Но вот директора Школы такое внезапное вступление ни капли не
удивило. Наоборот, он внимательно уставился на Молодечного. Видимо,
до моего появления, здесь в разгаре был процесс активного
обсуждения нашей с дедом персоны.
– Если бы Реутов напал исподтишка на Цыганкова, уж поверьте, мы
бы несомненно наблюдали следы этого нападения. Это я Вам говорю,
как человек, занимающийся с Реутовым борьбой. Парень он способный.

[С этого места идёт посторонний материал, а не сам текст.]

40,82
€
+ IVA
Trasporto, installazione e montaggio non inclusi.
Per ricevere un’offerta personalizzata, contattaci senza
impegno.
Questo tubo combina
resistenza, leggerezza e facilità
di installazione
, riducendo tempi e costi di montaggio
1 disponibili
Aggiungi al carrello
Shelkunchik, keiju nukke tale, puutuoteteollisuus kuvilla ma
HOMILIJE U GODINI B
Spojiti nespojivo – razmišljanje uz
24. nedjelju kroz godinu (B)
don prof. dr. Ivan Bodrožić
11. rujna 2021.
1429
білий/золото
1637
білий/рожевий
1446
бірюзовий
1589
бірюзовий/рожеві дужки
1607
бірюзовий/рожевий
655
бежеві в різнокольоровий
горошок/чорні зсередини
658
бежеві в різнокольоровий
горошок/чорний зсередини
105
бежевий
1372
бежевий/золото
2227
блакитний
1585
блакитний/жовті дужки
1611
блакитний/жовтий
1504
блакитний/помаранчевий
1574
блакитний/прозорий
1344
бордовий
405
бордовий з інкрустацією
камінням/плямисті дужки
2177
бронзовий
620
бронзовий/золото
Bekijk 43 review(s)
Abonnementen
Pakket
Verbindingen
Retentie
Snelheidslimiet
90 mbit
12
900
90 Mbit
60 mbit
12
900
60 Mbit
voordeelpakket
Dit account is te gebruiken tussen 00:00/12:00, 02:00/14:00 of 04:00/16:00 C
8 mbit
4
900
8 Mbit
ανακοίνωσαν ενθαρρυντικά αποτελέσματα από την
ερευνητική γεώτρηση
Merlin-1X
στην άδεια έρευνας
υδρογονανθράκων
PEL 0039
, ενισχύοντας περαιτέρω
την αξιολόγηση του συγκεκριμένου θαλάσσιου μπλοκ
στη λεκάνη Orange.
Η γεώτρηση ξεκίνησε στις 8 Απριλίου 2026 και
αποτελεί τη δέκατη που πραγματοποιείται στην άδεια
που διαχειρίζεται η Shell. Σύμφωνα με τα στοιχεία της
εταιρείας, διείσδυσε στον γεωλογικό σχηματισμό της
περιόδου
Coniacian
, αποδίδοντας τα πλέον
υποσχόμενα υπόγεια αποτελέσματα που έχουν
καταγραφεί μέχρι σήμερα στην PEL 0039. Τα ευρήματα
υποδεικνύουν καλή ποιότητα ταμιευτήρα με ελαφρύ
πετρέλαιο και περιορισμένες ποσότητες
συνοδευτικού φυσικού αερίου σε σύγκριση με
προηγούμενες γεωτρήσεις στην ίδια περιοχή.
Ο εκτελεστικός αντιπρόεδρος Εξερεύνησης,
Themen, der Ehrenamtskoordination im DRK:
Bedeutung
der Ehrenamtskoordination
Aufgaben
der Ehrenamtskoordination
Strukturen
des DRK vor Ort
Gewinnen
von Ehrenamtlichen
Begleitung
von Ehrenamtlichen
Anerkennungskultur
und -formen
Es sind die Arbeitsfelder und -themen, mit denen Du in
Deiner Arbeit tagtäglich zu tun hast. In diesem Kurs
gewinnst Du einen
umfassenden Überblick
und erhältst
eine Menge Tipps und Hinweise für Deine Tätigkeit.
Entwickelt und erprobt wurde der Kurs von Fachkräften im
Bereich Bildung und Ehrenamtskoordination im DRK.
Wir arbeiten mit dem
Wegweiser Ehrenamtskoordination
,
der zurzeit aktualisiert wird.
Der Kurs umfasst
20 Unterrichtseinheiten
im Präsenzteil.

Не даст соврать товарищ Шипко. При испытательном поединке Реутов
смог положить на лопатки меня. Неважно, насколько это было
правильно с точки зрения приемов. Он и без отличного знания техники
может обойтись. Поэтому…мне кажется, тут все очевидно.
Я в тихом офигевании уставился на Молодечного. И дело было вовсе
не в том, что он за меня вроде как заступился. Хотя, врать не буду,
тоже момент удивительный. Не ожидал от него поддержи. Просто
впервые за несколько недель пребывания в Школе я услышал от
Кривоносого столько много слов одновременно. Обычно это – два или
три предложения. Он крайне молчалив даже на тренировках. Рявкнет,
что нужно исправить, и все, отходит к другому курсанту. А тут –
целая речь.
– Что? Что очевидно? –
Вскинулся Цыганков.
Я так понимаю, несмотря на то,
что Молодечный в Школе значится в первую очередь преподавателем,
Витюша не считал его кем-то более значимым, чем он сам. Типа, с
капитаном госбезопасности спорить – себе дороже, а обычный сержант
– вполне сойдёт.
– Если бы Реутов напал на
товарища Цыганкова, то товарищ Цыганков сейчас находился бы не
здесь, а в санчасти. – Не глядя на Витюшу, отчеканил Молодечный,
который продолжал демонстративно общаться только с
Шармазанашвили.
От такого хамства и
возмутительного пренебрежения Витюшино лицо перекосило
окончательно. У него вот-вот могла пойти пена изо рта. От
бешенства, само собой.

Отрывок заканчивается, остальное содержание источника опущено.